In terms of whether we have been able to capture data as to whether that strategy has been successful, we certainly have made every effort to capture that data. But the reality is that when clients join our organization we don’t ask them to check a box to tell us whether or not they are from the LGBT community.
So, what we do rely on is focus-group type data that comes from third-party organizations that show us that when members of the LGBT community are asked which one of the Big-Five banks in Canada best represents them TD is at the top of the list. And I believe that’s because our strategy has come from not just supporting large scale events like Pride, but also because we are out in the community supporting grassroots organizations and events. Not just paying for the right to display our brand, but actively supporting, showing up and helping these organizations grow.
TD is planning to grow its wealth management business in the US; do you expect this strategy will have similar results there?

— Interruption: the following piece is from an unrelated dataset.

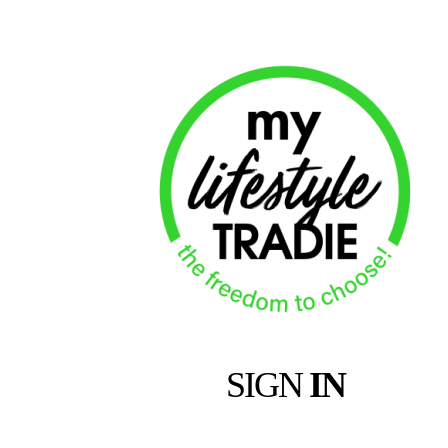
SIGN
IN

I think that our diversity strategy in general helps position us very well in communities across North America. At the end of the day this is about creating a more inclusive and productive workplace. Our commitment to diversity isn’t just about ‘being the right thing to do,’ it’s critical to being a leading North American bank.
There has been some discussion that there are some particular sensitivities when dealing with same-sex female couples. That while male couples tend to be two high income earners with no kids, and are a targeted clientele, lesbian couples are more likely to adopt or have their own children.

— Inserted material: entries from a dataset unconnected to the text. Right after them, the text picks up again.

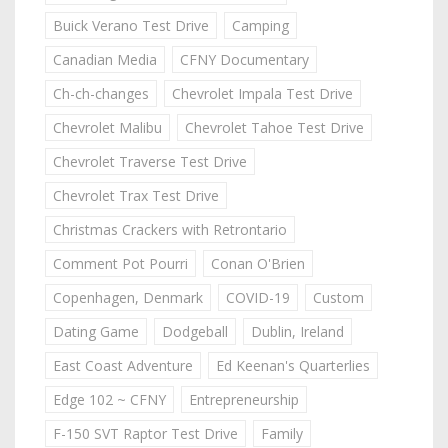
Buick Verano Test Drive
Camping
Canadian Media
CFNY Documentary
Ch-ch-changes
Chevrolet Impala Test Drive
Chevrolet Malibu
Chevrolet Tahoe Test Drive
Chevrolet Traverse Test Drive
Chevrolet Trax Test Drive
Christmas Crackers with Retrontario
Comment Pot Pourri
Conan O'Brien
Copenhagen, Denmark
COVID-19
Custom
Dating Game
Dodgeball
Dublin, Ireland
East Coast Adventure
Ed Keenan's Quarterlies
Edge 102 ~ CFNY
Entrepreneurship
F-150 SVT Raptor Test Drive
Family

I’m very hesitant to make those broad-based generalizations. Whether you are dealing with a same-sex male couple that has two good incomes, is different with dealing with same-sex female couples with two good incomes, or dealing with a heterosexual couple with two good incomes and no children, the underlying issues, planning strategies and solutions aren’t a lot different. It’s my experience at the end of the day, all clients – regardless of sexuality, race, gender or whether they are married or single – they simply want an advisor who’s open to knowing them and understanding their needs.